**RECORDS FOR PROCESSING:**

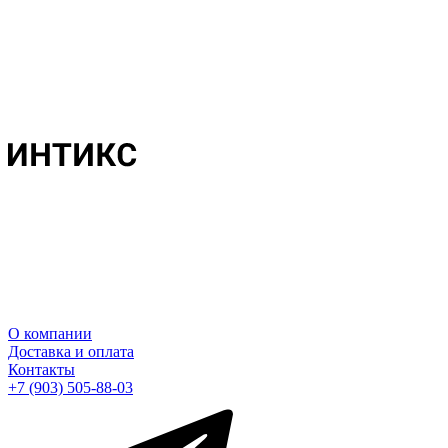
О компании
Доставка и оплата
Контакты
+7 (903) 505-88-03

--

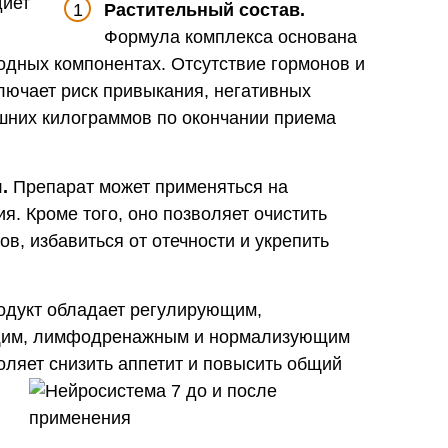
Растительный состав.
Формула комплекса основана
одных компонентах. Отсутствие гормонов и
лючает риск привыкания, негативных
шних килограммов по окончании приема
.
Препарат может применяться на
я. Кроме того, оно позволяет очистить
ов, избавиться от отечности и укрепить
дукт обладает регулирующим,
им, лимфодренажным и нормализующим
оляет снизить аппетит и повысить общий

...

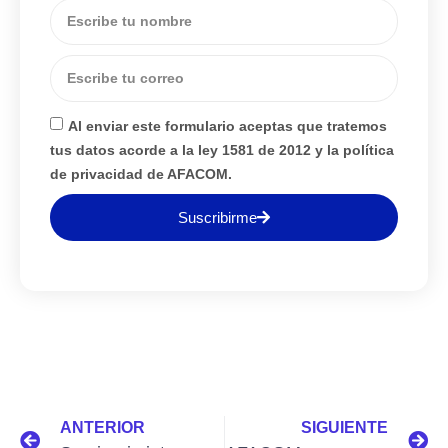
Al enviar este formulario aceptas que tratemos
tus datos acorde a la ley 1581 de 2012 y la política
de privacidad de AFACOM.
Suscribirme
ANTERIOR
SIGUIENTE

**EXERCISE AIM:** Reproduce exactly the stretch of the material above that starts at the line with "Препарат может применяться на" and ends at the line with "оляет снизить аппетит и повысить общий", both included, and nothing else.

**TASK ANSWER:**
Препарат может применяться на
я. Кроме того, оно позволяет очистить
ов, избавиться от отечности и укрепить
дукт обладает регулирующим,
им, лимфодренажным и нормализующим
оляет снизить аппетит и повысить общий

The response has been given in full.